-- Opening Marker --

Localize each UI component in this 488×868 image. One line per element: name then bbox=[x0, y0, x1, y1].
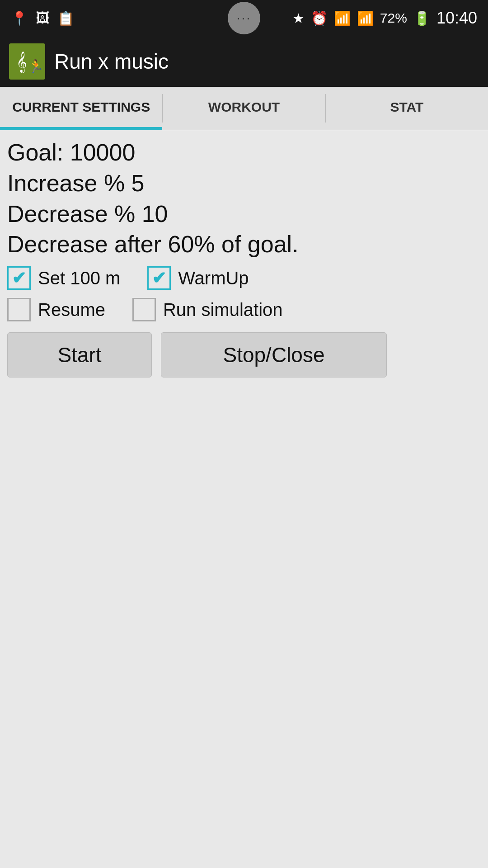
start-button[interactable]: Start bbox=[7, 332, 152, 377]
warmup-checkmark-icon: ✔ bbox=[152, 269, 166, 287]
overflow-menu-button[interactable]: ··· bbox=[228, 2, 260, 34]
tab-current-settings[interactable]: CURRENT SETTINGS bbox=[0, 87, 162, 130]
run-simulation-checkbox-item[interactable]: Run simulation bbox=[132, 298, 283, 321]
app-bar: 𝄞 🏃 Run x music bbox=[0, 36, 488, 87]
overflow-dots-icon: ··· bbox=[237, 11, 251, 25]
set100m-checkbox-item[interactable]: ✔ Set 100 m bbox=[7, 266, 120, 290]
warmup-label: WarmUp bbox=[178, 268, 249, 288]
main-content: Goal: 10000 Increase % 5 Decrease % 10 D… bbox=[0, 130, 488, 396]
set100m-checkmark-icon: ✔ bbox=[12, 269, 26, 287]
bluetooth-icon: ★ bbox=[292, 10, 305, 26]
app-icon: 𝄞 🏃 bbox=[9, 43, 45, 80]
tab-workout[interactable]: WORKOUT bbox=[163, 87, 325, 130]
tab-stat[interactable]: STAT bbox=[326, 87, 488, 130]
clipboard-icon: 📋 bbox=[57, 10, 74, 26]
set100m-checkbox[interactable]: ✔ bbox=[7, 266, 31, 290]
location-icon: 📍 bbox=[11, 10, 28, 26]
alarm-icon: ⏰ bbox=[311, 10, 328, 26]
warmup-checkbox-item[interactable]: ✔ WarmUp bbox=[147, 266, 249, 290]
battery-indicator: 72% bbox=[380, 10, 407, 26]
resume-label: Resume bbox=[38, 300, 105, 320]
resume-checkbox-item[interactable]: Resume bbox=[7, 298, 105, 321]
svg-text:🏃: 🏃 bbox=[28, 59, 42, 74]
checkbox-row-2: Resume Run simulation bbox=[7, 298, 481, 321]
status-bar: 📍 🖼 📋 ··· ★ ⏰ 📶 📶 72% 🔋 10:40 bbox=[0, 0, 488, 36]
wifi-icon: 📶 bbox=[334, 10, 351, 26]
run-simulation-checkbox[interactable] bbox=[132, 298, 156, 321]
status-bar-right: ★ ⏰ 📶 📶 72% 🔋 10:40 bbox=[292, 9, 477, 28]
decrease-after-setting: Decrease after 60% of goal. bbox=[7, 231, 481, 258]
run-simulation-label: Run simulation bbox=[163, 300, 283, 320]
goal-setting: Goal: 10000 bbox=[7, 139, 481, 166]
image-icon: 🖼 bbox=[36, 10, 49, 26]
button-row: Start Stop/Close bbox=[7, 332, 481, 377]
signal-icon: 📶 bbox=[357, 10, 374, 26]
svg-text:𝄞: 𝄞 bbox=[16, 52, 27, 73]
decrease-percent-setting: Decrease % 10 bbox=[7, 201, 481, 228]
clock: 10:40 bbox=[436, 9, 477, 28]
checkbox-row-1: ✔ Set 100 m ✔ WarmUp bbox=[7, 266, 481, 290]
app-title: Run x music bbox=[54, 49, 169, 74]
increase-percent-setting: Increase % 5 bbox=[7, 170, 481, 197]
stop-close-button[interactable]: Stop/Close bbox=[161, 332, 387, 377]
status-bar-left: 📍 🖼 📋 bbox=[11, 10, 74, 26]
tabs: CURRENT SETTINGS WORKOUT STAT bbox=[0, 87, 488, 130]
warmup-checkbox[interactable]: ✔ bbox=[147, 266, 171, 290]
resume-checkbox[interactable] bbox=[7, 298, 31, 321]
battery-icon: 🔋 bbox=[413, 10, 430, 26]
set100m-label: Set 100 m bbox=[38, 268, 120, 288]
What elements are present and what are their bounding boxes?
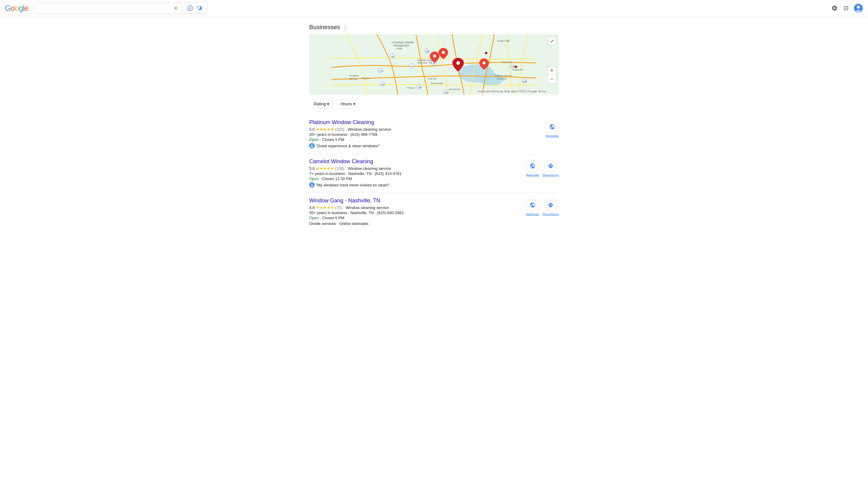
svg-text:Gladeville: Gladeville xyxy=(513,68,523,71)
website-button[interactable]: Website xyxy=(526,199,539,217)
business-name[interactable]: Window Gang - Nashville, TN xyxy=(309,198,526,204)
map-zoom-controls: + − xyxy=(547,66,556,84)
website-icon-circle xyxy=(546,121,558,133)
svg-text:840: 840 xyxy=(523,80,527,82)
rating-value: 5.0 xyxy=(309,166,315,171)
website-button[interactable]: Website xyxy=(526,160,539,178)
avatar[interactable] xyxy=(854,3,863,13)
website-icon-circle xyxy=(526,199,539,211)
separator: · xyxy=(343,205,344,210)
closes-time: Closes 5 PM xyxy=(322,137,344,142)
clear-button[interactable] xyxy=(173,5,179,11)
directions-icon-circle xyxy=(544,199,557,211)
settings-icon xyxy=(831,5,838,11)
open-status: Open xyxy=(309,137,319,142)
svg-text:Forest Hills: Forest Hills xyxy=(431,82,443,84)
reviewer-avatar xyxy=(309,182,315,188)
svg-text:Oak Hill: Oak Hill xyxy=(428,77,436,80)
separator: · xyxy=(345,127,347,132)
map-zoom-out-button[interactable]: − xyxy=(548,75,556,83)
map-expand-button[interactable]: ⤢ xyxy=(548,37,556,45)
apps-button[interactable] xyxy=(842,4,850,12)
business-meta: 35+ years in business · Nashville, TN · … xyxy=(309,210,526,215)
search-bar: Window cleaning service xyxy=(33,2,208,14)
business-actions: Website Directions xyxy=(526,159,559,178)
svg-text:Brentwood: Brentwood xyxy=(449,88,461,91)
directions-label: Directions xyxy=(543,213,559,217)
main-content: Businesses ⋮ xyxy=(304,16,564,238)
business-item: Camelot Window Cleaning 5.0 ★★★★★ (158) … xyxy=(309,154,559,193)
svg-point-52 xyxy=(515,66,517,68)
svg-point-1 xyxy=(189,7,191,9)
rating-value: 5.0 xyxy=(309,127,315,132)
business-quote: "Great experience & clean windows!" xyxy=(309,143,546,148)
business-info: Window Gang - Nashville, TN 4.8 ★★★★★ (7… xyxy=(309,198,526,227)
globe-icon xyxy=(530,163,535,169)
directions-button[interactable]: Directions xyxy=(543,160,559,178)
svg-text:Cheatham Wildlife: Cheatham Wildlife xyxy=(392,41,414,44)
directions-button[interactable]: Directions xyxy=(543,199,559,217)
search-input[interactable]: Window cleaning service xyxy=(38,5,170,11)
star-icons: ★★★★★ xyxy=(316,166,334,171)
business-item: Window Gang - Nashville, TN 4.8 ★★★★★ (7… xyxy=(309,193,559,231)
review-count: (158) xyxy=(335,166,344,171)
settings-button[interactable] xyxy=(831,4,838,12)
quote-text: "My windows have never looked so clean!" xyxy=(316,183,390,187)
business-info: Camelot Window Cleaning 5.0 ★★★★★ (158) … xyxy=(309,159,526,188)
business-list: Platinum Window Cleaning 5.0 ★★★★★ (333)… xyxy=(309,114,559,231)
directions-icon-circle xyxy=(544,160,557,172)
svg-point-3 xyxy=(857,5,860,9)
svg-text:Management: Management xyxy=(393,44,409,47)
reviewer-avatar xyxy=(309,143,315,148)
star-icons: ★★★★★ xyxy=(316,205,334,210)
hours-separator: · xyxy=(320,216,322,220)
svg-text:109: 109 xyxy=(511,65,515,67)
open-status: Open xyxy=(309,176,319,181)
svg-text:Rural Hill: Rural Hill xyxy=(502,61,512,64)
business-name[interactable]: Camelot Window Cleaning xyxy=(309,159,526,165)
business-meta: 20+ years in business · (615) 469-7769 xyxy=(309,132,546,137)
svg-point-51 xyxy=(485,52,487,54)
svg-text:Camelot Window: Camelot Window xyxy=(494,74,513,77)
business-hours: Open · Closes 6 PM xyxy=(309,216,526,220)
svg-text:Springs: Springs xyxy=(349,77,357,80)
closes-time: Closes 6 PM xyxy=(322,216,344,220)
lens-button[interactable] xyxy=(187,4,194,12)
rating-filter-arrow: ▾ xyxy=(327,101,329,106)
svg-text:249: 249 xyxy=(391,56,394,58)
svg-point-49 xyxy=(456,61,460,65)
category: Window cleaning service xyxy=(348,127,391,132)
svg-text:Pasquo: Pasquo xyxy=(407,87,415,89)
svg-text:100: 100 xyxy=(418,87,421,89)
hours-separator: · xyxy=(320,137,322,142)
svg-text:Kingston: Kingston xyxy=(350,74,359,77)
svg-text:40: 40 xyxy=(410,65,412,67)
review-count: (333) xyxy=(335,127,344,132)
map-zoom-in-button[interactable]: + xyxy=(548,67,556,75)
business-rating-row: 5.0 ★★★★★ (333) · Window cleaning servic… xyxy=(309,127,546,132)
header-right xyxy=(831,3,863,13)
map-credits: Keyboard shortcuts Map data ©2023 Google… xyxy=(477,90,547,93)
directions-icon xyxy=(548,202,554,208)
svg-text:40: 40 xyxy=(381,83,384,86)
globe-icon xyxy=(530,202,535,208)
star-icons: ★★★★★ xyxy=(316,127,334,132)
hours-filter-arrow: ▾ xyxy=(353,101,355,106)
google-logo[interactable]: Google xyxy=(5,4,28,13)
rating-filter[interactable]: Rating ▾ xyxy=(309,99,334,108)
business-item: Platinum Window Cleaning 5.0 ★★★★★ (333)… xyxy=(309,114,559,154)
more-options-button[interactable]: ⋮ xyxy=(342,24,348,31)
website-button[interactable]: Website xyxy=(546,121,559,139)
map-container[interactable]: Cheatham Wildlife Management Area Green … xyxy=(309,34,559,95)
open-status: Open xyxy=(309,216,319,220)
website-label: Website xyxy=(546,134,559,139)
hours-separator: · xyxy=(320,176,322,181)
hours-filter[interactable]: Hours ▾ xyxy=(336,99,360,108)
business-quote: "My windows have never looked so clean!" xyxy=(309,182,526,188)
svg-point-50 xyxy=(483,61,486,64)
rating-value: 4.8 xyxy=(309,205,315,210)
search-divider xyxy=(183,4,183,12)
search-button[interactable] xyxy=(196,4,204,12)
business-name[interactable]: Platinum Window Cleaning xyxy=(309,119,546,126)
search-icons xyxy=(173,4,204,12)
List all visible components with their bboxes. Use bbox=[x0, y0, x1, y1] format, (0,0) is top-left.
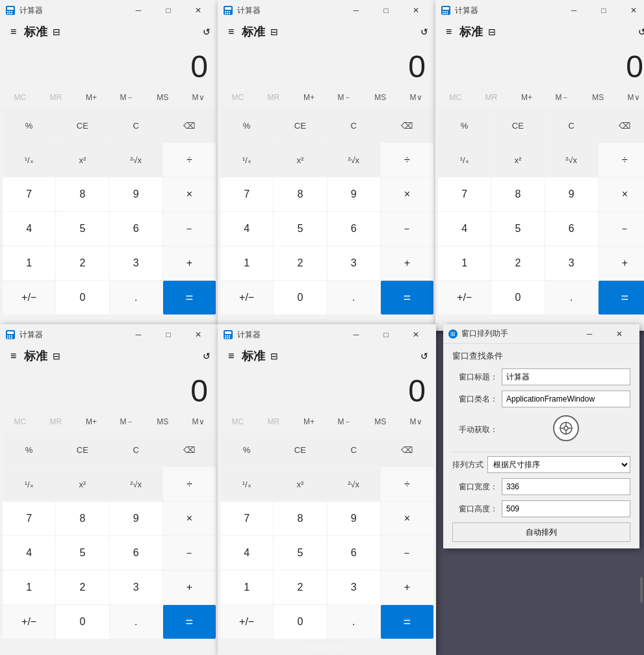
btn-_[interactable]: ⌫ bbox=[381, 433, 433, 467]
btn-9[interactable]: 9 bbox=[110, 502, 162, 535]
btn-CE[interactable]: CE bbox=[56, 433, 109, 467]
btn-CE[interactable]: CE bbox=[491, 109, 544, 142]
btn-__x[interactable]: ²√x bbox=[110, 143, 162, 177]
memory-btn-m∨[interactable]: M∨ bbox=[616, 87, 644, 108]
btn-5[interactable]: 5 bbox=[491, 212, 544, 246]
btn-1[interactable]: 1 bbox=[220, 571, 273, 604]
btn-___[interactable]: ¹/ₓ bbox=[220, 143, 273, 177]
btn-2[interactable]: 2 bbox=[56, 246, 109, 280]
btn-_[interactable]: － bbox=[381, 536, 433, 570]
memory-btn-ms[interactable]: MS bbox=[145, 411, 180, 432]
btn-7[interactable]: 7 bbox=[438, 177, 491, 211]
btn-_[interactable]: ÷ bbox=[163, 467, 216, 501]
memory-btn-mr[interactable]: MR bbox=[256, 411, 291, 432]
minimize-btn[interactable]: ─ bbox=[341, 324, 371, 345]
history-icon[interactable]: ↺ bbox=[638, 27, 644, 37]
btn-_[interactable]: ÷ bbox=[381, 467, 433, 501]
btn-_[interactable]: － bbox=[381, 212, 433, 246]
memory-btn-m+[interactable]: M+ bbox=[74, 411, 109, 432]
btn-_[interactable]: + bbox=[381, 571, 433, 604]
btn-__x[interactable]: ²√x bbox=[328, 467, 380, 501]
memory-btn-m－[interactable]: M－ bbox=[327, 87, 362, 108]
btn-2[interactable]: 2 bbox=[274, 571, 326, 604]
btn-___[interactable]: +/− bbox=[438, 281, 491, 315]
btn-0[interactable]: 0 bbox=[274, 281, 326, 315]
memory-btn-ms[interactable]: MS bbox=[580, 87, 615, 108]
memory-btn-mc[interactable]: MC bbox=[438, 87, 473, 108]
memory-btn-mc[interactable]: MC bbox=[3, 87, 38, 108]
btn-_[interactable]: % bbox=[3, 433, 55, 467]
minimize-btn[interactable]: ─ bbox=[341, 0, 371, 21]
btn-_[interactable]: ÷ bbox=[599, 143, 644, 177]
close-btn[interactable]: ✕ bbox=[183, 324, 213, 345]
memory-btn-m∨[interactable]: M∨ bbox=[181, 87, 216, 108]
memory-btn-m∨[interactable]: M∨ bbox=[181, 411, 216, 432]
btn-__x[interactable]: ²√x bbox=[545, 143, 598, 177]
btn-1[interactable]: 1 bbox=[3, 571, 55, 604]
btn-1[interactable]: 1 bbox=[438, 246, 491, 280]
btn-6[interactable]: 6 bbox=[110, 212, 162, 246]
memory-btn-m+[interactable]: M+ bbox=[509, 87, 545, 108]
bookmark-icon[interactable]: ⊟ bbox=[270, 27, 278, 37]
btn-_[interactable]: = bbox=[163, 605, 216, 639]
btn-x_[interactable]: x² bbox=[56, 143, 109, 177]
btn-___[interactable]: +/− bbox=[220, 605, 273, 639]
memory-btn-mr[interactable]: MR bbox=[474, 87, 509, 108]
btn-CE[interactable]: CE bbox=[56, 109, 109, 142]
btn-5[interactable]: 5 bbox=[56, 212, 109, 246]
btn-5[interactable]: 5 bbox=[274, 212, 326, 246]
btn-_[interactable]: = bbox=[381, 605, 433, 639]
btn-_[interactable]: . bbox=[328, 605, 380, 639]
btn-__x[interactable]: ²√x bbox=[328, 143, 380, 177]
btn-_[interactable]: × bbox=[163, 177, 216, 211]
btn-6[interactable]: 6 bbox=[545, 212, 598, 246]
btn-x_[interactable]: x² bbox=[274, 467, 326, 501]
btn-___[interactable]: ¹/ₓ bbox=[220, 467, 273, 501]
auto-arrange-button[interactable]: 自动排列 bbox=[452, 522, 630, 542]
btn-C[interactable]: C bbox=[328, 109, 380, 142]
btn-___[interactable]: +/− bbox=[3, 605, 55, 639]
close-btn[interactable]: ✕ bbox=[619, 0, 644, 21]
btn-_[interactable]: . bbox=[328, 281, 380, 315]
btn-_[interactable]: + bbox=[381, 246, 433, 280]
memory-btn-m∨[interactable]: M∨ bbox=[398, 87, 433, 108]
btn-0[interactable]: 0 bbox=[491, 281, 544, 315]
close-btn[interactable]: ✕ bbox=[401, 0, 431, 21]
maximize-btn[interactable]: □ bbox=[371, 324, 401, 345]
btn-___[interactable]: ¹/ₓ bbox=[3, 467, 55, 501]
btn-8[interactable]: 8 bbox=[274, 502, 326, 535]
history-icon[interactable]: ↺ bbox=[203, 351, 211, 361]
btn-0[interactable]: 0 bbox=[274, 605, 326, 639]
btn-_[interactable]: × bbox=[163, 502, 216, 535]
memory-btn-ms[interactable]: MS bbox=[363, 87, 398, 108]
btn-8[interactable]: 8 bbox=[491, 177, 544, 211]
btn-x_[interactable]: x² bbox=[491, 143, 544, 177]
memory-btn-ms[interactable]: MS bbox=[363, 411, 398, 432]
bookmark-icon[interactable]: ⊟ bbox=[488, 27, 496, 37]
memory-btn-mc[interactable]: MC bbox=[220, 87, 255, 108]
btn-1[interactable]: 1 bbox=[220, 246, 273, 280]
btn-_[interactable]: － bbox=[163, 536, 216, 570]
btn-2[interactable]: 2 bbox=[274, 246, 326, 280]
btn-7[interactable]: 7 bbox=[220, 502, 273, 535]
btn-7[interactable]: 7 bbox=[3, 502, 55, 535]
btn-4[interactable]: 4 bbox=[3, 536, 55, 570]
minimize-btn[interactable]: ─ bbox=[559, 0, 589, 21]
memory-btn-mr[interactable]: MR bbox=[38, 87, 73, 108]
btn-_[interactable]: = bbox=[163, 281, 216, 315]
menu-icon[interactable]: ≡ bbox=[8, 23, 19, 40]
helper-close-btn[interactable]: ✕ bbox=[604, 324, 634, 344]
btn-2[interactable]: 2 bbox=[56, 571, 109, 604]
memory-btn-m+[interactable]: M+ bbox=[292, 411, 327, 432]
btn-__x[interactable]: ²√x bbox=[110, 467, 162, 501]
btn-_[interactable]: － bbox=[599, 212, 644, 246]
bookmark-icon[interactable]: ⊟ bbox=[53, 27, 60, 37]
calculator-window-4[interactable]: 计算器 ─ □ ✕ ≡ 标准 ⊟ ↺ 0 MCMRM+M－MSM∨ %CEC⌫¹… bbox=[0, 324, 218, 655]
history-icon[interactable]: ↺ bbox=[203, 27, 211, 37]
btn-_[interactable]: ⌫ bbox=[381, 109, 433, 142]
btn-_[interactable]: + bbox=[163, 571, 216, 604]
menu-icon[interactable]: ≡ bbox=[443, 23, 454, 40]
btn-7[interactable]: 7 bbox=[3, 177, 55, 211]
btn-_[interactable]: × bbox=[381, 502, 433, 535]
btn-4[interactable]: 4 bbox=[220, 536, 273, 570]
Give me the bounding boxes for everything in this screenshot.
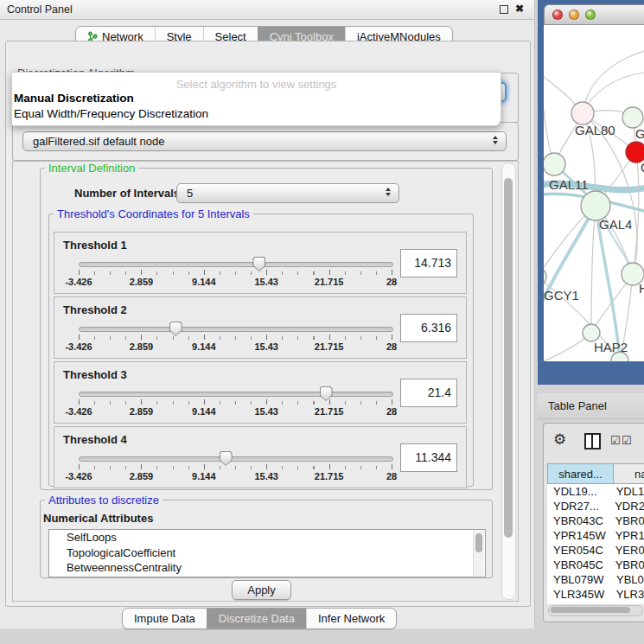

-- Closing Marker --

Lines of the material in which the word "time" occurs are to be copied out.

_Solution_
closes-time: Closes 5 PM xyxy=(322,137,344,142)
closes-time: Closes 6 PM xyxy=(322,216,344,220)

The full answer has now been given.